EXERCISE »
Which of the lines below contain the string "réseaux"? Pull each one out of the data.

SUPPLIED MATERIAL »

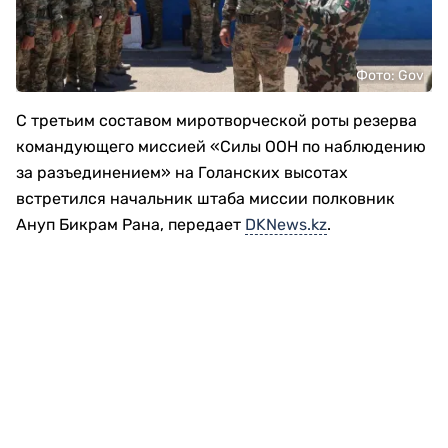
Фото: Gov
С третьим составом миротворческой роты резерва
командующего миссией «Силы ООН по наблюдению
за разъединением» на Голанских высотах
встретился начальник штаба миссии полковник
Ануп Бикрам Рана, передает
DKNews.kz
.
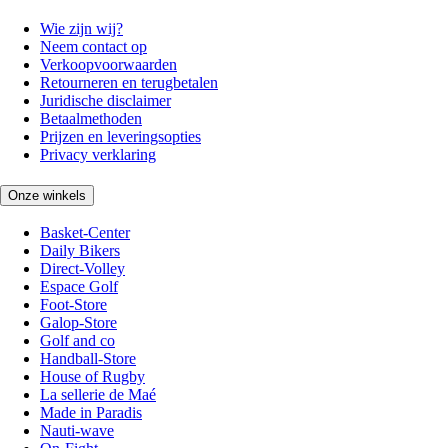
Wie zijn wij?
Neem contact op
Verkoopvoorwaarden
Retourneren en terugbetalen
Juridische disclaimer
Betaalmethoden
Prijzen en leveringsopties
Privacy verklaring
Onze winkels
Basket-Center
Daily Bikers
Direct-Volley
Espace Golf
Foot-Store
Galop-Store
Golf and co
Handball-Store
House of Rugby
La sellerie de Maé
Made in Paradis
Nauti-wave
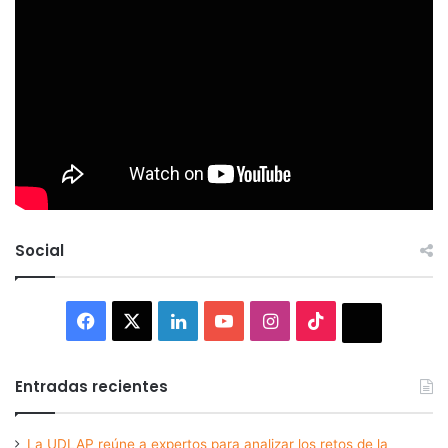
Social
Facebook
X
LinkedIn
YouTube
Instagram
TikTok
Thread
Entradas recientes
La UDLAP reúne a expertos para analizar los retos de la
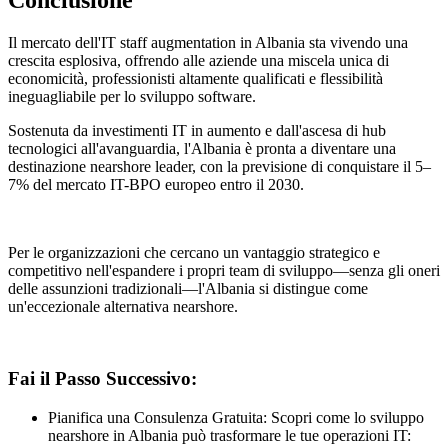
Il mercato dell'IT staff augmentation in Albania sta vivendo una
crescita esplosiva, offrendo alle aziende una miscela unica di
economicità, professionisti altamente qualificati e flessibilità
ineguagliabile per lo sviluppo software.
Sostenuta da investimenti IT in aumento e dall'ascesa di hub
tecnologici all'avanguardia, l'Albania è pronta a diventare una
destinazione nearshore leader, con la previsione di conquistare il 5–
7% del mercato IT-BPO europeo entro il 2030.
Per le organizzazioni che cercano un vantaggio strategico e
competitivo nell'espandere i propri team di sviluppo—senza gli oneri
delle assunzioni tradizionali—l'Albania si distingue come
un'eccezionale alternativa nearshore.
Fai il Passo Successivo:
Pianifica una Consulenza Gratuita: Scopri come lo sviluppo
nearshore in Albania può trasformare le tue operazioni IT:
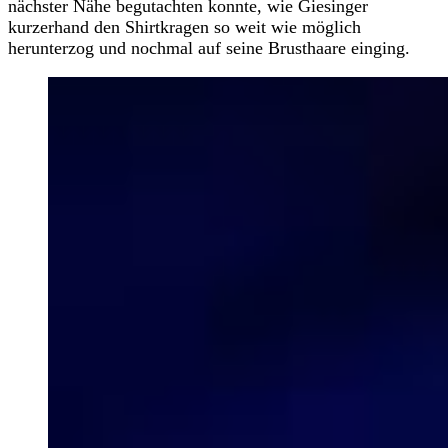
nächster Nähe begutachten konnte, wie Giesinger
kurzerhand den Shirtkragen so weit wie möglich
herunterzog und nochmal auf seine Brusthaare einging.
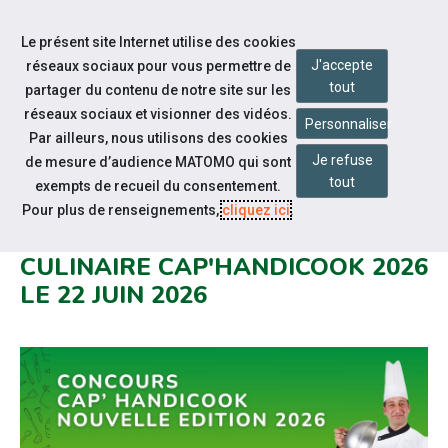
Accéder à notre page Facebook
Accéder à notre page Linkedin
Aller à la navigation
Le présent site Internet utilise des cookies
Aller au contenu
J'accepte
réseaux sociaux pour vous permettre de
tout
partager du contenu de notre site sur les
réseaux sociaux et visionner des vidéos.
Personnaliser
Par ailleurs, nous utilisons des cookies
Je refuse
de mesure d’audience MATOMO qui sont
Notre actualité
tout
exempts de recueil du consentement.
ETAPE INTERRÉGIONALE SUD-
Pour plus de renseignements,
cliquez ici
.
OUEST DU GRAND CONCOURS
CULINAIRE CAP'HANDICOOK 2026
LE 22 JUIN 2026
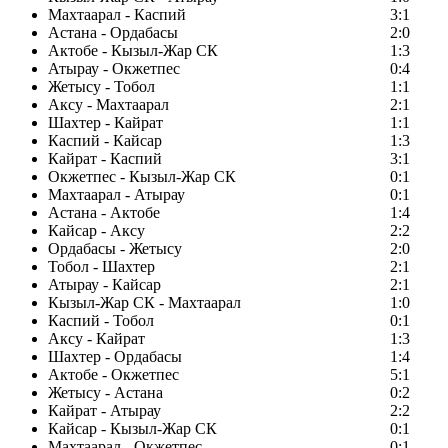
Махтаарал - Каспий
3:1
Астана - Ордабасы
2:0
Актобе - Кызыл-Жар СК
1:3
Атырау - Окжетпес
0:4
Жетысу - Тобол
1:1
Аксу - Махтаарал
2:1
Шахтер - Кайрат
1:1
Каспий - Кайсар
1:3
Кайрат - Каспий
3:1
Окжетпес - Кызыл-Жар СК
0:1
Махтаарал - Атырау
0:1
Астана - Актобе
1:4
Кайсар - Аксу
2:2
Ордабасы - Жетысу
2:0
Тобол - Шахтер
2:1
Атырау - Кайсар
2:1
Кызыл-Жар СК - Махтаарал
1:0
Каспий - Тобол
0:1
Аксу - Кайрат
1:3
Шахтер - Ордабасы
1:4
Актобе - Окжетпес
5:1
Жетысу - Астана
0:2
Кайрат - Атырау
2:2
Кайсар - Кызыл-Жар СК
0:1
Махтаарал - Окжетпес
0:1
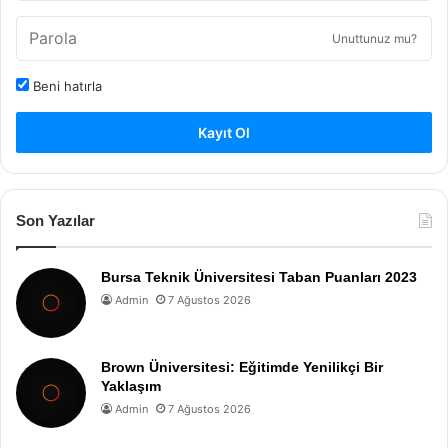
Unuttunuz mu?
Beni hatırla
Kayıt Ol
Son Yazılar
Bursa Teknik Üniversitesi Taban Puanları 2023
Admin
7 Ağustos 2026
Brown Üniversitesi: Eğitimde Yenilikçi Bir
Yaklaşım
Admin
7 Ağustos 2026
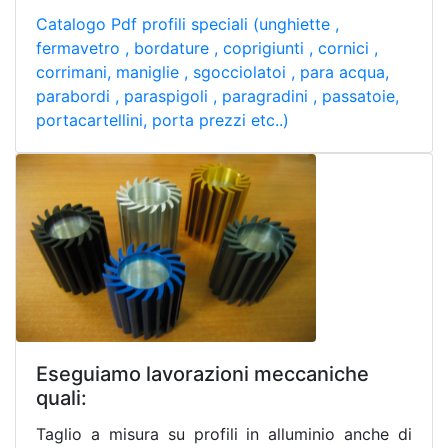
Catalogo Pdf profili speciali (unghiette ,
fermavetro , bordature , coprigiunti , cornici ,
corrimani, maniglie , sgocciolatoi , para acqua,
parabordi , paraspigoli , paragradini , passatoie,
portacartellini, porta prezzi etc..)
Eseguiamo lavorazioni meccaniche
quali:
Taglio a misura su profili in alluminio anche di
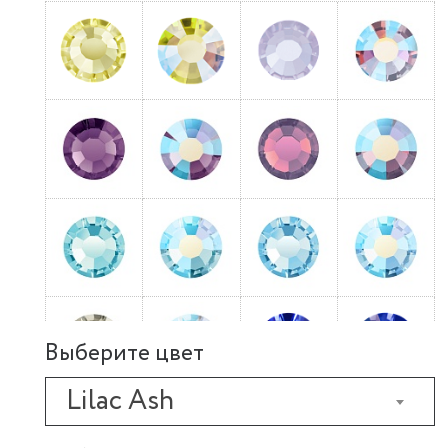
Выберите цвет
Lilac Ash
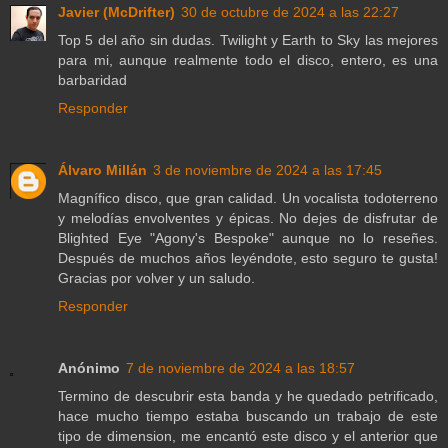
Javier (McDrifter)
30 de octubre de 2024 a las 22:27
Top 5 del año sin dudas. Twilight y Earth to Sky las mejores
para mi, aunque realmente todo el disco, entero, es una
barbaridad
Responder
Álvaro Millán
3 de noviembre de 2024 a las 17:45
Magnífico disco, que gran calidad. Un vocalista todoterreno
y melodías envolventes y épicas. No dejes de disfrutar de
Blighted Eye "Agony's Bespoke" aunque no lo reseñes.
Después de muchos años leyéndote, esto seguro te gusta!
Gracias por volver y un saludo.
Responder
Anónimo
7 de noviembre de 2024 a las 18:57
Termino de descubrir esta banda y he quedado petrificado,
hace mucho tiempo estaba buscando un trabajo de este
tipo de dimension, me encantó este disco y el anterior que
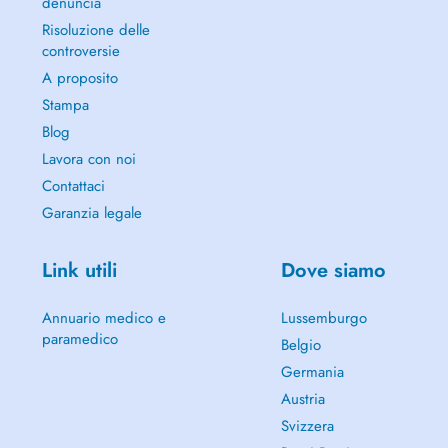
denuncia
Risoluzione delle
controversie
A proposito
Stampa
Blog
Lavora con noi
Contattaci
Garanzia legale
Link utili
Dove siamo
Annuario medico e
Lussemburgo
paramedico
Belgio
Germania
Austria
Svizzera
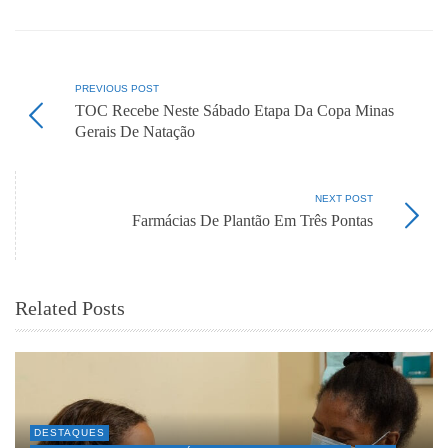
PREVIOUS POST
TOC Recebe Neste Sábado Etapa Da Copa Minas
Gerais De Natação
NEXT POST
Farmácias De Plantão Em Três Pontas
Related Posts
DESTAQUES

TASK RESULT »
réseaux sociaux pour vous permettre de
réseaux sociaux et visionner des vidéos.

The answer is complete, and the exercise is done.